While these organizations purport to act in Haiti’s best interest, their historical interventions have often deepened political instability, worsened socioeconomic crises, and perpetuated neocolonial frameworks of dependency. It is time for Haiti to reassess its participation in these institutions and chart a path that prioritizes self-determination, restoration of sovereignty, and the empowerment of its people.

The United Nations has played a prominent role in Haiti during moments of crisis, but its track record reveals a troubling pattern of damage rather than development. After Haiti’s devastating earthquake in 2010, the UN established a peacekeeping mission (MINUSTAH) which, rather than providing stability, became a source of controversy and harm. UN troops were linked to human rights abuses, including sexual exploitation and abuse. Most egregiously, improper waste management by UN personnel led to a cholera outbreak, ultimately killing over 10,000 Haitians and infecting nearly 1 million. This tragedy was compounded by the organization’s refusal to accept accountability for years until public outrage made silence unsustainable.
The UN’s actions reflect a view of Haiti as a laboratory for international experimentation rather than a sovereign partner. Lacking meaningful consultation with local leaders and grassroots organizations, UN interventions have often sidelined Haitian voices, prioritizing top-down solutions over grassroots empowerment.
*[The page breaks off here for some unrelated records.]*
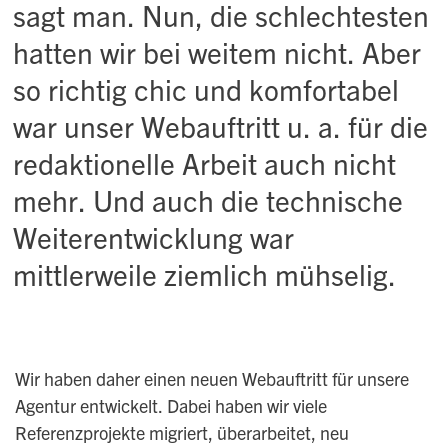
sagt man. Nun, die schlechtesten
hatten wir bei weitem nicht. Aber
so richtig chic und komfortabel
war unser Webauftritt u. a. für die
redaktionelle Arbeit auch nicht
mehr. Und auch die technische
Weiterentwicklung war
mittlerweile ziemlich mühselig.
Wir haben daher einen neuen Webauftritt für unsere
Agentur entwickelt. Dabei haben wir viele
Referenzprojekte migriert, überarbeitet, neu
The Organization of American States, an institution initially created during the Cold War to advance hemispheric security, has long served as a tool of U.S. foreign policy in the region. Unfortunately, this has made the OAS complicit in interventions designed more to protect Western interests than the sovereignty of its member states.
In Haiti, the OAS has repeatedly legitimized contested elections and political ,transitional regimes, causing further destabilization. For example, during the 2010 elections, the OAS controversially influenced results in a way that led to international discredit of Haiti’s democratic process. By overstepping its mandate, the organization has frequently alienated Haitian citizens from the very democratic systems it claims to support. Its priorities, often driven by external actors, leave little room for Haitian-led solutions to pressing issues. Today, supporting absurdity in a poor country with nine presidents.
Though CARICOM was conceived as a platform for economic integration and solidarity among Caribbean nations, it has failed to live up to its potential in terms of supporting Haiti. Despite being a full member of CARICOM since 2002, Haiti remains politically and economically marginalized within the bloc. Its Creole-speaking population is often culturally and linguistically excluded from broader CARICOM initiatives. Moreover, CARICOM’s inability to rally meaningful regional action during Haiti’s frequent humanitarian and political crises underscores the bloc’s limited capacity—or willingness—to address Haiti’s unique challenges.
While CARICOM leaders often voice concerns about Haiti’s plight, these expressions rarely translate into substantive action. Haiti, as the poorest member of CARICOM, is expected to fit into frameworks designed for wealthier island nations, leaving it unable to benefit from economic or trade partnerships fully. As the other organization, the CARICOM impose this absurdity in Haiti a country with nine presidents and supporting Ariel Henry regime.
Haiti’s immense potential lies in its people, culture, and revolutionary history—not in the interventionist policies of foreign-led organizations. Rather than relying on the UN, OAS, or CARICOM, Haiti should pivot toward building strong local institutions and securing meaningful partnerships with countries and organizations that respect its sovereignty.

Haitians have long been at the forefront of revolutionary change—but to fully realize its potential, the nation must break free from the chains of dependency perpetuated by the UN, OAS, Francophonie and CARICOM. These institutions will never prioritize Haiti’s unique needs and aspirations because they are beholden to global hierarchies that have consistently marginalized the voices of formerly colonized nations.
To build a future of dignity and sovereignty, Haiti must embrace its revolutionary legacy and chart a path that prioritizes self-determination over intervention. The time for decolonizing Haiti’s future is now.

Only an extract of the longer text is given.